Have you heard of Facebook? If you haven’t, then you are in an elite class of human. Facebook is a place to announce your plans for the day, share pictures of your kids (pets, recent meals, feet propped up in various locations) and, most importantly, share blog posts about how you can be a better parent (spouse, employer, employee, pet owner.) These posts are rarely written by experts, so I naturally decided to add my voice to the noise.
Instead of telling you tips, I have decided to give you a pass and tell you ten ways that you are getting parenting right. Scoot the laundry off the sofa and plop down for a little bit of affirmation.
1. Your kids are sometimes bathed and rarely ever smell awful for company. Go you!
2. You have provided your kids with a pet. Experts say that pets… whatever. You got a pet and the kids seem to like it. Can’t argue with results.
3. You refused to get your kids a pet because you don’t need the hassle. You know your limits and that makes you a model parent.
4. There is food provided and they have eaten enough to continue existing. People may dicker over details, but this blog gives you a gold star.
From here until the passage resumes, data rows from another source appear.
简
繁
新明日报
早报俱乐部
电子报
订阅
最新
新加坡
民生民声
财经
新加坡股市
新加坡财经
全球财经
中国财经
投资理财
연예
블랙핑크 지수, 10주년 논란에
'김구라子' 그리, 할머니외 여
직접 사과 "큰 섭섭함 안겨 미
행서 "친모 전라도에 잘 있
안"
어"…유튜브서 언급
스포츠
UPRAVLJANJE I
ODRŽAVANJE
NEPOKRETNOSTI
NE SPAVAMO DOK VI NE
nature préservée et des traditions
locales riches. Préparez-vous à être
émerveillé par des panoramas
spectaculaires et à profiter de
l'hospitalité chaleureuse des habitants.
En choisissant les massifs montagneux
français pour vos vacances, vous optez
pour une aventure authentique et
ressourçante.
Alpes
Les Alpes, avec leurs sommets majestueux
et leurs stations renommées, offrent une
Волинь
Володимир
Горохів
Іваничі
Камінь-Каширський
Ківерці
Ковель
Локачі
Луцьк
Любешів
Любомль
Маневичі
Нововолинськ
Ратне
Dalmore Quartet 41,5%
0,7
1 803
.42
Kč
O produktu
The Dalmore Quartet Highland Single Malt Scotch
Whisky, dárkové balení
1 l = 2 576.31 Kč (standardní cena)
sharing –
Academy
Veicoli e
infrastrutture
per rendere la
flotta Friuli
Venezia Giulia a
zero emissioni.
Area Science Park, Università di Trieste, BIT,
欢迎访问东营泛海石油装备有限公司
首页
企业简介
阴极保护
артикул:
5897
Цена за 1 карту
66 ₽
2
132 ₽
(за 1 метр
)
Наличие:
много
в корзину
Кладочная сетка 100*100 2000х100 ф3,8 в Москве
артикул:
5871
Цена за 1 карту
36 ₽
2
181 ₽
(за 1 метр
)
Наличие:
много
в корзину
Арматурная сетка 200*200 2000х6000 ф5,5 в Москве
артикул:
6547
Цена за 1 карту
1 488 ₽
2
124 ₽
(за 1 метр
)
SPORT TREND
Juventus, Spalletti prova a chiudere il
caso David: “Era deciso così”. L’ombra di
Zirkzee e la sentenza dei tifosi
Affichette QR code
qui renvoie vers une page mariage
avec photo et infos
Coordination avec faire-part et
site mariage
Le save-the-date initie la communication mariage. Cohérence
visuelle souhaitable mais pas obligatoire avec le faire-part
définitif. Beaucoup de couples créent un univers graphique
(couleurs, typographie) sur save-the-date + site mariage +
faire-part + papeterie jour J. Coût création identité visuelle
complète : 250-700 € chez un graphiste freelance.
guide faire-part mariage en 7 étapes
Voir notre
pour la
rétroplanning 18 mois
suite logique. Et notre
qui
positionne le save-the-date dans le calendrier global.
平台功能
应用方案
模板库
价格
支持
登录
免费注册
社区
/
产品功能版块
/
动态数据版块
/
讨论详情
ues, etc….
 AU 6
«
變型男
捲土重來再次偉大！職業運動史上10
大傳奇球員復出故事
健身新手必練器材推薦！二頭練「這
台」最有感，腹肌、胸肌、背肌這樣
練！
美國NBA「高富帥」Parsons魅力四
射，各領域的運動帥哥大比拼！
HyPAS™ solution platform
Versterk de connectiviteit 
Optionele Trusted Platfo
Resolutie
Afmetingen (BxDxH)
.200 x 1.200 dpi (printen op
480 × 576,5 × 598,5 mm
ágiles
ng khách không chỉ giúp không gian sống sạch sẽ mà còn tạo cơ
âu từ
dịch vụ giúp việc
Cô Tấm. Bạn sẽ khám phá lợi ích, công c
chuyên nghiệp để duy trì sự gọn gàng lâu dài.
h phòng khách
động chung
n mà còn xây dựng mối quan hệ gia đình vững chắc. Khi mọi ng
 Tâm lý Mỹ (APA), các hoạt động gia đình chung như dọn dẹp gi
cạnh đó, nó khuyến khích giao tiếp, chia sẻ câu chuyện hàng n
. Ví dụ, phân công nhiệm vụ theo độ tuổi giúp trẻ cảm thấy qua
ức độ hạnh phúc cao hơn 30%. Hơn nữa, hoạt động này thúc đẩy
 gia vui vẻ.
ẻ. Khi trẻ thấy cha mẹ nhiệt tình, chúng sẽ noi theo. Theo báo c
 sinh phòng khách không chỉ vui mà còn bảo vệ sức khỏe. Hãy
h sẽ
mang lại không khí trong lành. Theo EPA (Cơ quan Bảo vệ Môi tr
Good job keeping them alive.
5. There are clothes in your home and your kids wear them. Left all by themselves, they’d run around like naked heathens, but you put a stop to that nonsense with your keen parenting.
6. Your kid was/will be potty trained before kindergarten. It’s possible to over plan these things, but you made it. Congratulations on those diaperless bottoms.
7. You make them go to bed. Bed times vary, but you’re no dummy and you make them sleep.
8. Your kid refuses to sleep and you have not killed your child. Let me be among the crowd that offers you a standing ovation. Those six mind numbing hours that you spent staring at Facebook today are not on your permanent record. You were up all night and your kid still lives. You get a pass.
9. That one thing that your kid wanted so badly, whatever it was, and you made it happen? That puts you on the good parenting team. Like food, people will argue and post all kinds of things on Facebook about how, when, and why good parents buy their kids certain items, but this blog is going to swipe all that off the table and just say, “Good for you. Your kid wanted it and you made it happen.”
10. You worry often that you are doing a terrible job. Horrible parents do not worry that they are doing a terrible job. Part of the reason they are so awful is because they don’t second guess any of their awful choices. You worry, you second guess, you lay awake at night feeling certain you have blown it: all good signs that you are getting parenting right.